We decided his pup could not get in too much trouble in the locked in the bathroom. :eyeroll: We went to eat and returned 45 minutes later. The bathroom had been destroyed.

When we walked in the room, my dog kept running up to us, and running back to the bathroom "a la Lassie and Timmie in the well". We looked and there was water coming from under the door. The sound of splashing was not reassuring either.

We opened the door to 3" of water that rushed in the room. The pup was so glad to see us and know that we had "rescued" him. It looked like a bomb had gone off.

The dog had started with the toilet paper holder which had been ripped off the wall and was shredded and floating down the stream that began in the bathroom. The dog had then pulled the shower curtain down and ripped it in smaller, mor manageable pieces.

Keep up with me cause it gets interesting here.

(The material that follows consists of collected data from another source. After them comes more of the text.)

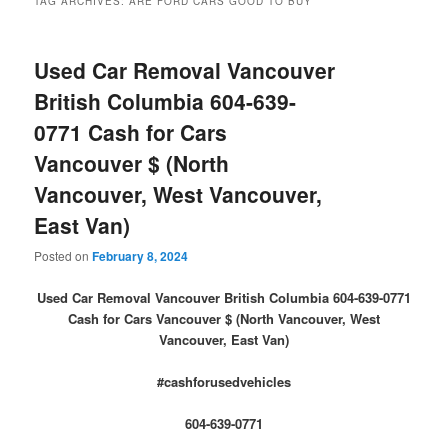
TAG ARCHIVES:
ARE FORD CARS GOOD TO BUY
Used Car Removal Vancouver
British Columbia 604-639-
0771 Cash for Cars
Vancouver $ (North
Vancouver, West Vancouver,
East Van)
Posted on
February 8, 2024
Used Car Removal Vancouver British Columbia 604-639-0771
Cash for Cars Vancouver $ (North Vancouver, West
Vancouver, East Van)
#cashforusedvehicles
604-639-0771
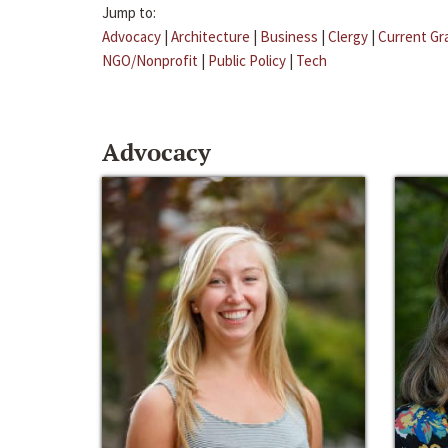
Jump to:
Advocacy
|
Architecture
|
Business
|
Clergy
|
Current Gr
NGO/Nonprofit
|
Public Policy
|
Tech
Advocacy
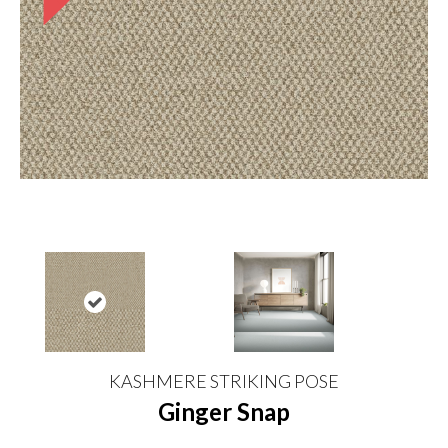
KASHMERE STRIKING POSE
Ginger Snap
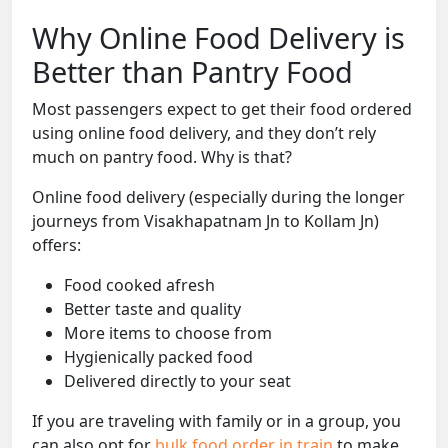
Why Online Food Delivery is
Better than Pantry Food
Most passengers expect to get their food ordered
using online food delivery, and they don’t rely
much on pantry food. Why is that?
Online food delivery (especially during the longer
journeys from Visakhapatnam Jn to Kollam Jn)
offers:
Food cooked afresh
Better taste and quality
More items to choose from
Hygienically packed food
Delivered directly to your seat
If you are traveling with family or in a group, you
can also opt for
bulk food order in train
to make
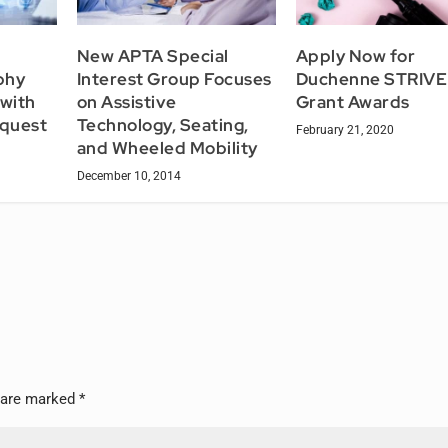
New APTA Special
Apply Now for
phy
Interest Group Focuses
Duchenne STRIVE
with
on Assistive
Grant Awards
quest
Technology, Seating,
February 21, 2020
and Wheeled Mobility
December 10, 2014
s are marked
*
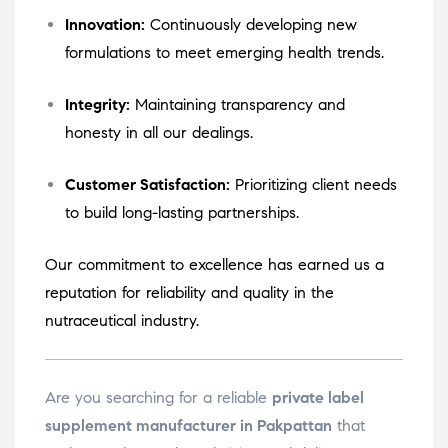
Innovation:
Continuously developing new
formulations to meet emerging health trends.
Integrity:
Maintaining transparency and
honesty in all our dealings.
Customer Satisfaction:
Prioritizing client needs
to build long-lasting partnerships.
Our commitment to excellence has earned us a
reputation for reliability and quality in the
nutraceutical industry.
Are you searching for a reliable
private label
supplement manufacturer in Pakpattan
that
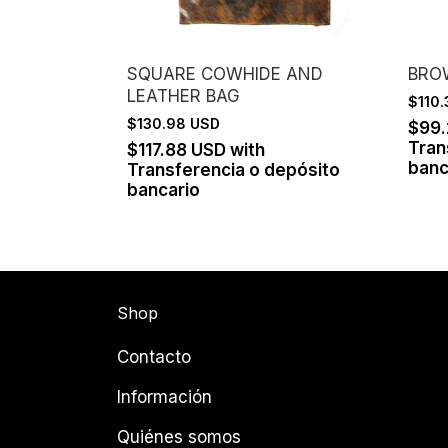
SQUARE COWHIDE AND
BRO
LEATHER BAG
$110
$130.98 USD
$99
Tran
$117.88 USD
with
banc
Transferencia o depósito
bancario
Shop
Contacto
Información
Quiénes somos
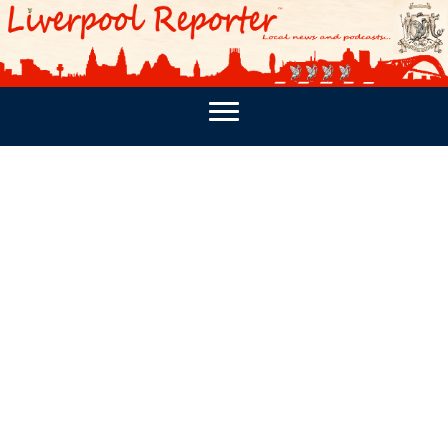
PODCASTS
SOUTHPORT REPORTER
MERSEY REPORT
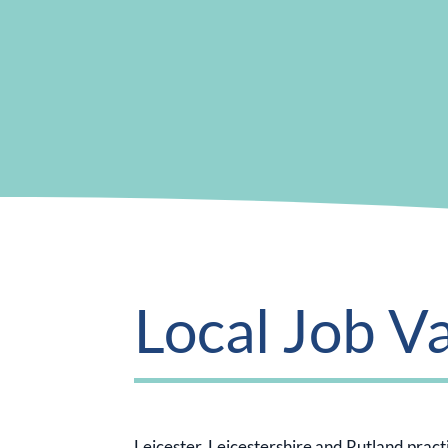
Local Job V
Leicester, Leicestershire and Rutland practic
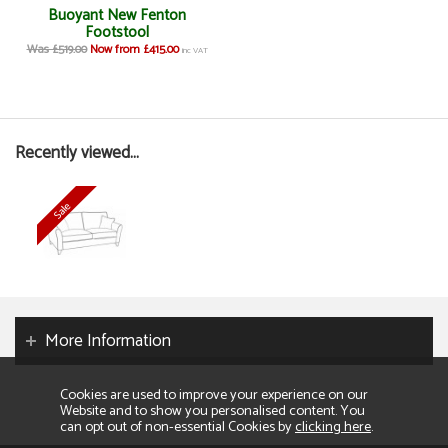
Buoyant New Fenton
Footstool
Was £519.00
Now from £415.00
inc VAT
Recently viewed...
More Information
Cookies are used to improve your experience on our
Website and to show you personalised content. You
can opt out of non-essential Cookies by
clicking here
.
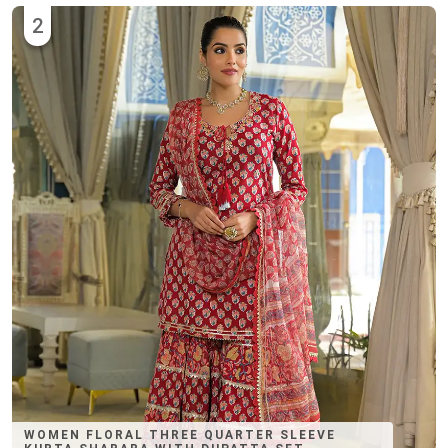
2
WOMEN FLORAL THREE QUARTER SLEEVE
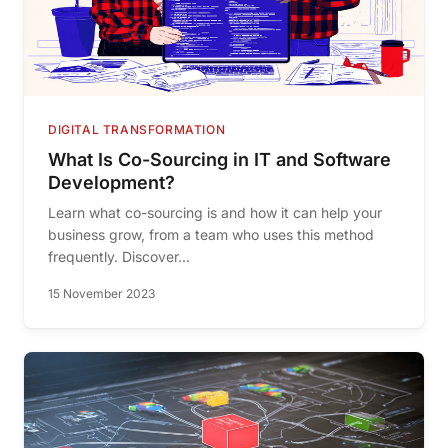
DIGITAL TRANSFORMATION
What Is Co-Sourcing in IT and Software
Development?
Learn what co-sourcing is and how it can help your
business grow, from a team who uses this method
frequently. Discover...
15 November 2023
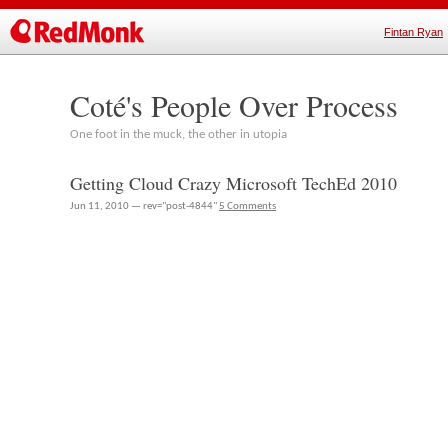
Fintan Ryan
Coté's People Over Process
One foot in the muck, the other in utopia
Getting Cloud Crazy Microsoft TechEd 2010
Jun 11, 2010 — rev="post-4844"
5 Comments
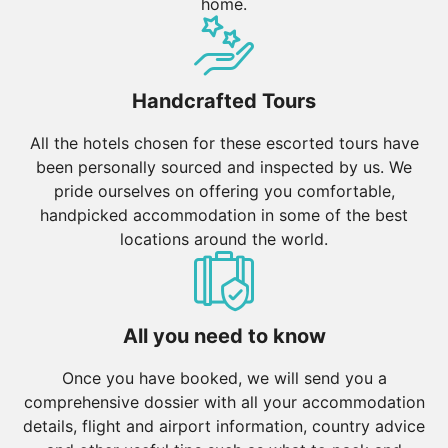
home.
Handcrafted Tours
All the hotels chosen for these escorted tours have
been personally sourced and inspected by us. We
pride ourselves on offering you comfortable,
handpicked accommodation in some of the best
locations around the world.
All you need to know
Once you have booked, we will send you a
comprehensive dossier with all your accommodation
details, flight and airport information, country advice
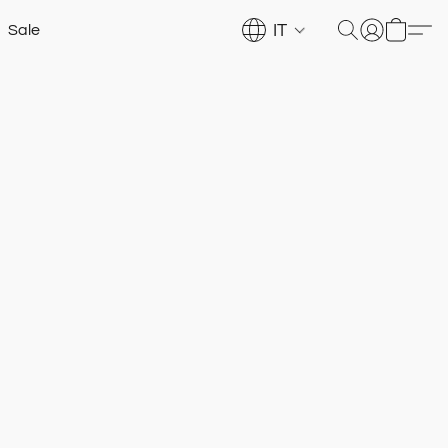
IT
Sale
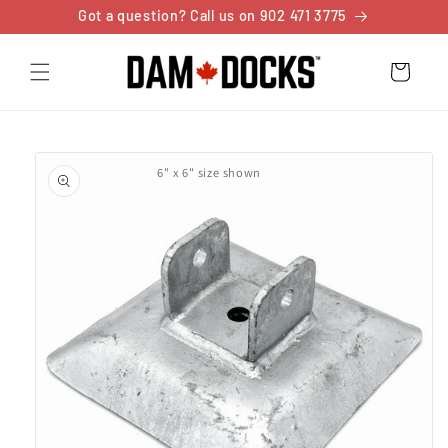
Skip to
Got a question? Call us on 902 471 3775
content
Cart
Skip to
product
6" x 6" size shown
information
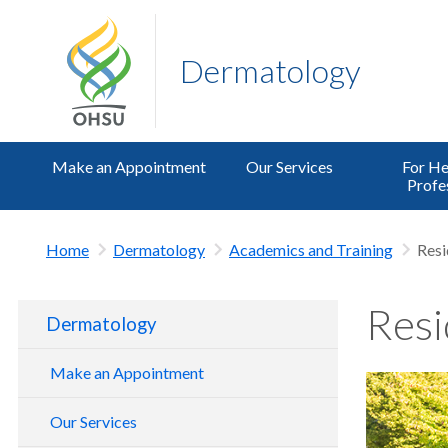
Dermatology
Make an Appointment
Our Services
For He
Profe
Home
Dermatology
Academics and Training
Res
Resi
Dermatology
Make an Appointment
Our Services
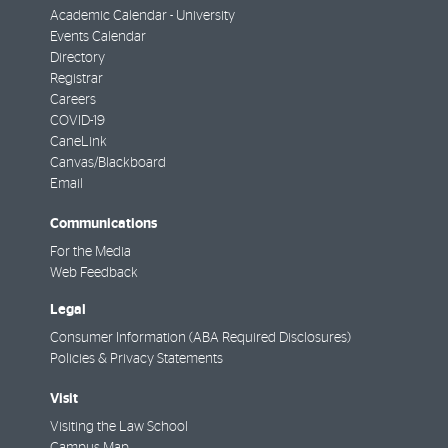
Academic Calendar - University
Events Calendar
Directory
Registrar
Careers
COVID-19
CaneLink
Canvas/Blackboard
Email
Communications
For the Media
Web Feedback
Legal
Consumer Information (ABA Required Disclosures)
Policies & Privacy Statements
Visit
Visiting the Law School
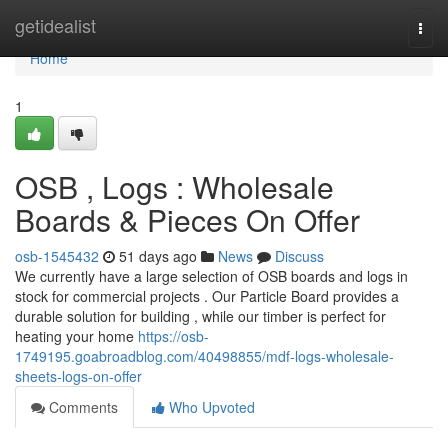
Home
getidealist
Togg
navi
Home
1
OSB , Logs : Wholesale
Boards & Pieces On Offer
osb-1545432
51 days ago
News
Discuss
We currently have a large selection of OSB boards and logs in
stock for commercial projects . Our Particle Board provides a
durable solution for building , while our timber is perfect for
heating your home
https://osb-
1749195.goabroadblog.com/40498855/mdf-logs-wholesale-
sheets-logs-on-offer
Comments
Who Upvoted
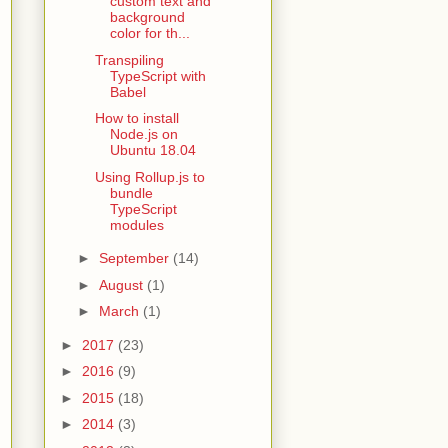
custom text and
background
color for th...
Transpiling
TypeScript with
Babel
How to install
Node.js on
Ubuntu 18.04
Using Rollup.js to
bundle
TypeScript
modules
►
September
(14)
►
August
(1)
►
March
(1)
►
2017
(23)
►
2016
(9)
►
2015
(18)
►
2014
(3)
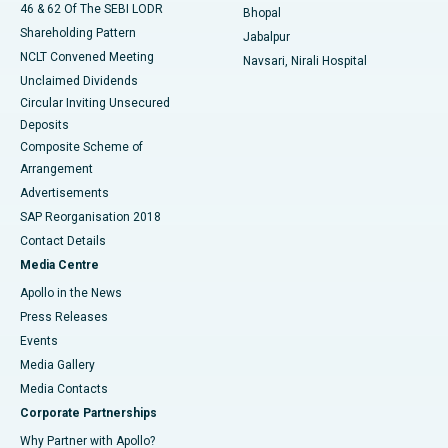
46 & 62 Of The SEBI LODR
Bhopal
Shareholding Pattern
Jabalpur
NCLT Convened Meeting
Navsari, Nirali Hospital
Unclaimed Dividends
Circular Inviting Unsecured
Deposits
Composite Scheme of
Arrangement
Advertisements
SAP Reorganisation 2018
Contact Details
Media Centre
Apollo in the News
Press Releases
Events
Media Gallery
​​​​​​​Media Contacts
Corporate Partnerships
Why Partner with Apollo?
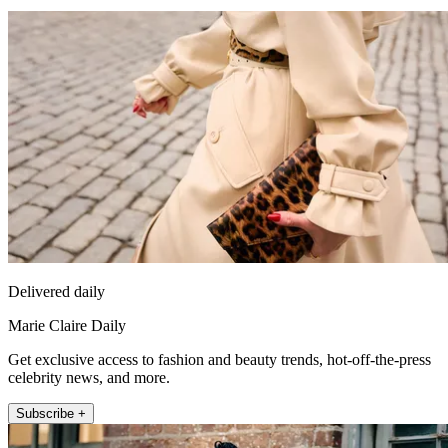
Delivered daily
Marie Claire Daily
Get exclusive access to fashion and beauty trends, hot-off-the-press
celebrity news, and more.
Subscribe +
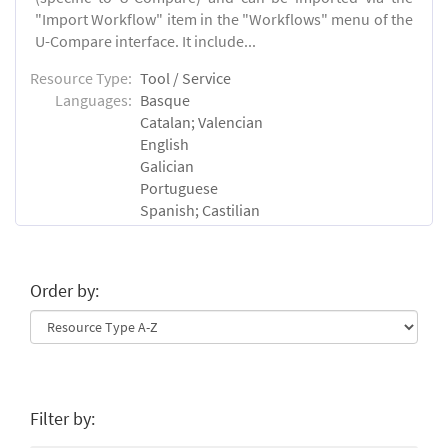
"Import Workflow" item in the "Workflows" menu of the
U-Compare interface. It include...
Resource Type:
Tool / Service
Languages:
Basque
Catalan; Valencian
English
Galician
Portuguese
Spanish; Castilian
Order by:
Filter by:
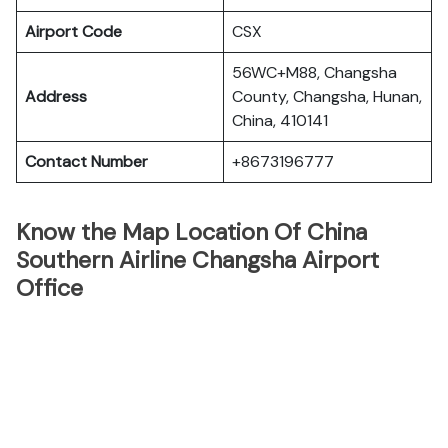
Airport Code
CSX
56WC+M88, Changsha
Address
County, Changsha, Hunan,
China, 410141
Contact Number
+8673196777
Know the Map Location Of China
Southern Airline Changsha Airport
Office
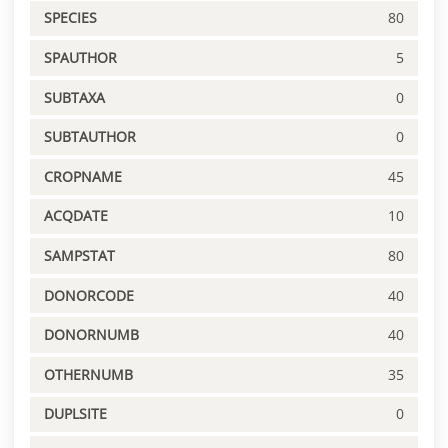
SPECIES
80
SPAUTHOR
5
SUBTAXA
0
SUBTAUTHOR
0
CROPNAME
45
ACQDATE
10
SAMPSTAT
80
DONORCODE
40
DONORNUMB
40
OTHERNUMB
35
DUPLSITE
0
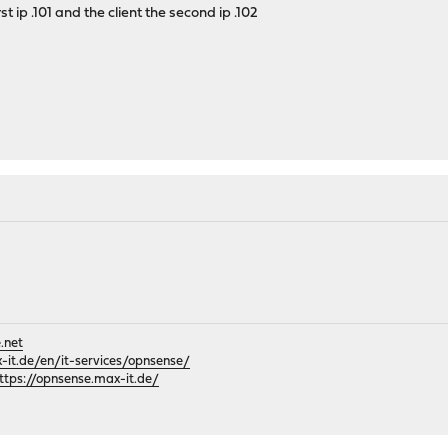
st ip .101 and the client the second ip .102
.net
it.de/en/it-services/opnsense/
ttps://opnsense.max-it.de/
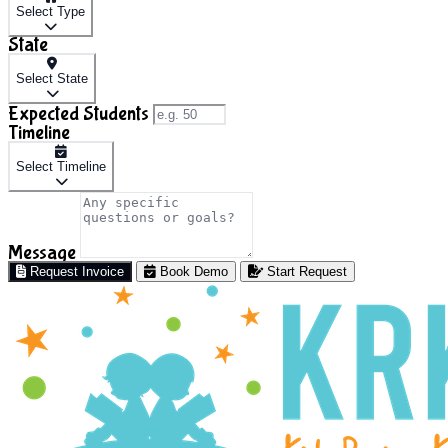
Select Type
State
Select State
Expected Students
Timeline
Select Timeline
Message
Request Invoice
Book Demo
Start Request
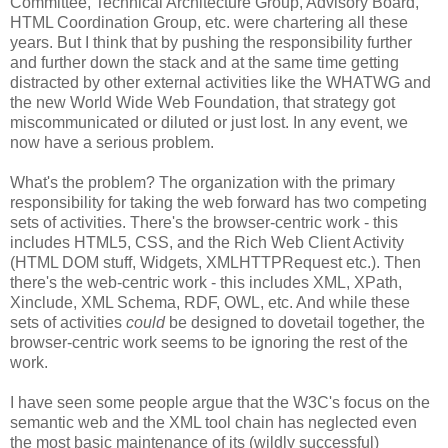
Committee, Technical
Architecture
Group, Advisory Board,
HTML
Coordination
Group, etc. were chartering all these
years. But I think that by pushing the
responsibility
further
and further down the stack and at the same time getting
distracted by other external activities like the
WHATWG
and
the new World Wide Web Foundation, that strategy got
miscommunicated
or diluted or just lost. In any event, we
now have a serious problem.
What's the problem? The
organization
with the primary
responsibility
for taking the web forward has two competing
sets of activities. There's the browser-centric work - this
includes HTML5,
CSS
, and the Rich Web Client Activity
(HTML DOM stuff, Widgets,
XMLHTTPRequest
etc.). Then
there's the web-centric work - this includes XML,
XPath
,
Xinclude
, XML Schema,
RDF
, OWL, etc. And while these
sets of activities
could
be designed to dovetail together, the
browser-centric work seems to be ignoring the rest of the
work.
I have seen some people argue that the W3C's focus on the
semantic web and the XML tool chain has neglected even
the most basic maintenance of its (wildly successful)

The dog then began to examine the toilet, and in particuar, the porcelean lid on top. There must have been something inside the tank that was interesting, because the pup flipped it off and upon impact, had broken into a million pieces.

After this was accomplished, the dog decided that the tubing inside the tank needed closer inspection. Upon closer inspection, the dog pulled loose a tube, that released a lovely fountain up into the air and into the bathtub.

Now, if you will remember the earlier mention of the shower curtain which is blocking the drain; the tub is slowly being filled from the fountain from the toilet. The tub, being only one tub, can only hold so much water before it must look for relief. Relief took the form of an overflow that went on the floor and under the door.

At the first sign of rising water, our designing dog realizes that he must do what ever it takes to escape from a waterey fate. The dog gnaws/eats 18" of door moulding from each side of the door frame before deciding to attack the door directly. The dog was about halfway through the door when we came to his "rescue".

And we were gone less than an hour!!!

We told the motel owner and gave our address to send the bill to... never heard a word. :beer:

I have a million dog stories.


----------



## Dan Bueide (Jul 1, 2002)

Wow, guys, now that's raw hammer head. Makes a pair of glasses, the better part of a dog house, about 6 different versions of dog house flaps, Anakin Skywalker and many other miscelaneous items look like childs play.


----------



## curty (Sep 18, 2003)

Our dog (thunder) decided we didn't need a check that we had gotten in the mail. $1800.00 down the doggie drain :******: Luckily a replacemant was issued :lol:


----------



## djleye (Nov 14, 2002)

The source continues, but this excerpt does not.